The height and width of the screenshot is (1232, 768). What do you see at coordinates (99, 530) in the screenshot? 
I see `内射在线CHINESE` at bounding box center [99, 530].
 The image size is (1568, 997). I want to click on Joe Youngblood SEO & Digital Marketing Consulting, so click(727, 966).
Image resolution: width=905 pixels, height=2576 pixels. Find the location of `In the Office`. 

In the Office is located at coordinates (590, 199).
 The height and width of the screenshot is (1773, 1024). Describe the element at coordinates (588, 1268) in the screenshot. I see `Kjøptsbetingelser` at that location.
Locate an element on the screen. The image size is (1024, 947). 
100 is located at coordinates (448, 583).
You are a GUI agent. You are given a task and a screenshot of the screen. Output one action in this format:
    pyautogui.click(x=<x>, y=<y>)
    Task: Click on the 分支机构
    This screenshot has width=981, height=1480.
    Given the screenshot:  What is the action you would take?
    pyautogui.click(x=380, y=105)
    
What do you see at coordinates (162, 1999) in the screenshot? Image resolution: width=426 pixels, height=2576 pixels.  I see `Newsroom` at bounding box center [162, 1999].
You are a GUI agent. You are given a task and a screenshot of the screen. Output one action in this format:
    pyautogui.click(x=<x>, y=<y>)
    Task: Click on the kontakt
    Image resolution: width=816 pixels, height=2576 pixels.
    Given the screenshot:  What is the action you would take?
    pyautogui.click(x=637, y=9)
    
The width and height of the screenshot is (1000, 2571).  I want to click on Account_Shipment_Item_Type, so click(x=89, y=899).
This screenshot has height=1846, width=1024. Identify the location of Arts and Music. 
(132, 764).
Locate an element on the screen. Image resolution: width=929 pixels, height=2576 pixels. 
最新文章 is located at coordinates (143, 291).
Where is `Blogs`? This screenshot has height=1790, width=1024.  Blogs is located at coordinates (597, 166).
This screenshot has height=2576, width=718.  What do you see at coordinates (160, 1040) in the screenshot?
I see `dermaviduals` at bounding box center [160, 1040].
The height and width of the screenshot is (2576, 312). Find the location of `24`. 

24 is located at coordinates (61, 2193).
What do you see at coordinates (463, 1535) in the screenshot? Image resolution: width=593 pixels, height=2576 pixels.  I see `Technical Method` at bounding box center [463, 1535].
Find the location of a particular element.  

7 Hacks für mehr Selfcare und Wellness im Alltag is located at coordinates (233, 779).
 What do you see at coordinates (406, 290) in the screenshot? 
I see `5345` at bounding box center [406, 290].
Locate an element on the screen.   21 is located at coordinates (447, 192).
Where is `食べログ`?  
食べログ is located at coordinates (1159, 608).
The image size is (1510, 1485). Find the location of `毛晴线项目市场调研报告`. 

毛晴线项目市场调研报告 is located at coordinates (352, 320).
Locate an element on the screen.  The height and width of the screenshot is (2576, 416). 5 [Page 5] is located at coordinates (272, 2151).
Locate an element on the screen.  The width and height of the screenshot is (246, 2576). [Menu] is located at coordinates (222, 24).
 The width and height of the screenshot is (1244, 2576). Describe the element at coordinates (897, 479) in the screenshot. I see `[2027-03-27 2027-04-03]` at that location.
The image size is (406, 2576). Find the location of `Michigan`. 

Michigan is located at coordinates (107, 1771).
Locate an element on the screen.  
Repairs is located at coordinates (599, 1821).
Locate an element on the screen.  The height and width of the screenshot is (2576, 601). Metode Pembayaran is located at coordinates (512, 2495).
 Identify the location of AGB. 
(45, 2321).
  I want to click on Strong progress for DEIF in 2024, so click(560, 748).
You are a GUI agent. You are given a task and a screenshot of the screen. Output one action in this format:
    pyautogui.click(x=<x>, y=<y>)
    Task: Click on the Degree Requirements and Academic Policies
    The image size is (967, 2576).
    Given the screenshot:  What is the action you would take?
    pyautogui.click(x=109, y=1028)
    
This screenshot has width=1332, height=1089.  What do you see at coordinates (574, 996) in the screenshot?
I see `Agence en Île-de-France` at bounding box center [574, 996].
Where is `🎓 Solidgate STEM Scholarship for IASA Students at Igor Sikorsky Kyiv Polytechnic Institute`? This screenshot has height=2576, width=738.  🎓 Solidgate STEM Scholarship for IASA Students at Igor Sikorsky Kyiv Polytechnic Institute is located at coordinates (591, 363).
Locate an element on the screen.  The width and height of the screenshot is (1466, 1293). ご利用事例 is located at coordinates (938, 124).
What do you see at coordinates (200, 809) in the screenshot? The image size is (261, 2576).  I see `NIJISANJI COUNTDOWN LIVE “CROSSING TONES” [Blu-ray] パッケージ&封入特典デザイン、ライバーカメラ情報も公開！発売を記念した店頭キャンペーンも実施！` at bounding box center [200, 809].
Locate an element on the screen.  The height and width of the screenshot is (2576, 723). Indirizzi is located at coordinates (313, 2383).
::::
## EXERCISE GOAL
Write each line above out exactly.

## YOUR RESPONSE
The height and width of the screenshot is (1232, 768). What do you see at coordinates (99, 530) in the screenshot? 
I see `内射在线CHINESE` at bounding box center [99, 530].
 The image size is (1568, 997). I want to click on Joe Youngblood SEO & Digital Marketing Consulting, so click(727, 966).
Image resolution: width=905 pixels, height=2576 pixels. Find the location of `In the Office`. 

In the Office is located at coordinates (590, 199).
 The height and width of the screenshot is (1773, 1024). Describe the element at coordinates (588, 1268) in the screenshot. I see `Kjøptsbetingelser` at that location.
Locate an element on the screen. The image size is (1024, 947). 
100 is located at coordinates (448, 583).
You are a GUI agent. You are given a task and a screenshot of the screen. Output one action in this format:
    pyautogui.click(x=<x>, y=<y>)
    Task: Click on the 分支机构
    This screenshot has width=981, height=1480.
    Given the screenshot:  What is the action you would take?
    pyautogui.click(x=380, y=105)
    
What do you see at coordinates (162, 1999) in the screenshot? Image resolution: width=426 pixels, height=2576 pixels.  I see `Newsroom` at bounding box center [162, 1999].
You are a GUI agent. You are given a task and a screenshot of the screen. Output one action in this format:
    pyautogui.click(x=<x>, y=<y>)
    Task: Click on the kontakt
    Image resolution: width=816 pixels, height=2576 pixels.
    Given the screenshot:  What is the action you would take?
    pyautogui.click(x=637, y=9)
    
The width and height of the screenshot is (1000, 2571).  I want to click on Account_Shipment_Item_Type, so click(x=89, y=899).
This screenshot has height=1846, width=1024. Identify the location of Arts and Music. 
(132, 764).
Locate an element on the screen. Image resolution: width=929 pixels, height=2576 pixels. 
最新文章 is located at coordinates (143, 291).
Where is `Blogs`? This screenshot has height=1790, width=1024.  Blogs is located at coordinates (597, 166).
This screenshot has height=2576, width=718.  What do you see at coordinates (160, 1040) in the screenshot?
I see `dermaviduals` at bounding box center [160, 1040].
The height and width of the screenshot is (2576, 312). Find the location of `24`. 

24 is located at coordinates (61, 2193).
What do you see at coordinates (463, 1535) in the screenshot? Image resolution: width=593 pixels, height=2576 pixels.  I see `Technical Method` at bounding box center [463, 1535].
Find the location of a particular element.  

7 Hacks für mehr Selfcare und Wellness im Alltag is located at coordinates (233, 779).
 What do you see at coordinates (406, 290) in the screenshot? 
I see `5345` at bounding box center [406, 290].
Locate an element on the screen.   21 is located at coordinates (447, 192).
Where is `食べログ`?  
食べログ is located at coordinates (1159, 608).
The image size is (1510, 1485). Find the location of `毛晴线项目市场调研报告`. 

毛晴线项目市场调研报告 is located at coordinates (352, 320).
Locate an element on the screen.  The height and width of the screenshot is (2576, 416). 5 [Page 5] is located at coordinates (272, 2151).
Locate an element on the screen.  The width and height of the screenshot is (246, 2576). [Menu] is located at coordinates (222, 24).
 The width and height of the screenshot is (1244, 2576). Describe the element at coordinates (897, 479) in the screenshot. I see `[2027-03-27 2027-04-03]` at that location.
The image size is (406, 2576). Find the location of `Michigan`. 

Michigan is located at coordinates (107, 1771).
Locate an element on the screen.  
Repairs is located at coordinates (599, 1821).
Locate an element on the screen.  The height and width of the screenshot is (2576, 601). Metode Pembayaran is located at coordinates (512, 2495).
 Identify the location of AGB. 
(45, 2321).
  I want to click on Strong progress for DEIF in 2024, so click(560, 748).
You are a GUI agent. You are given a task and a screenshot of the screen. Output one action in this format:
    pyautogui.click(x=<x>, y=<y>)
    Task: Click on the Degree Requirements and Academic Policies
    The image size is (967, 2576).
    Given the screenshot:  What is the action you would take?
    pyautogui.click(x=109, y=1028)
    
This screenshot has width=1332, height=1089.  What do you see at coordinates (574, 996) in the screenshot?
I see `Agence en Île-de-France` at bounding box center [574, 996].
Where is `🎓 Solidgate STEM Scholarship for IASA Students at Igor Sikorsky Kyiv Polytechnic Institute`? This screenshot has height=2576, width=738.  🎓 Solidgate STEM Scholarship for IASA Students at Igor Sikorsky Kyiv Polytechnic Institute is located at coordinates (591, 363).
Locate an element on the screen.  The width and height of the screenshot is (1466, 1293). ご利用事例 is located at coordinates (938, 124).
What do you see at coordinates (200, 809) in the screenshot? The image size is (261, 2576).  I see `NIJISANJI COUNTDOWN LIVE “CROSSING TONES” [Blu-ray] パッケージ&封入特典デザイン、ライバーカメラ情報も公開！発売を記念した店頭キャンペーンも実施！` at bounding box center [200, 809].
Locate an element on the screen.  The height and width of the screenshot is (2576, 723). Indirizzi is located at coordinates (313, 2383).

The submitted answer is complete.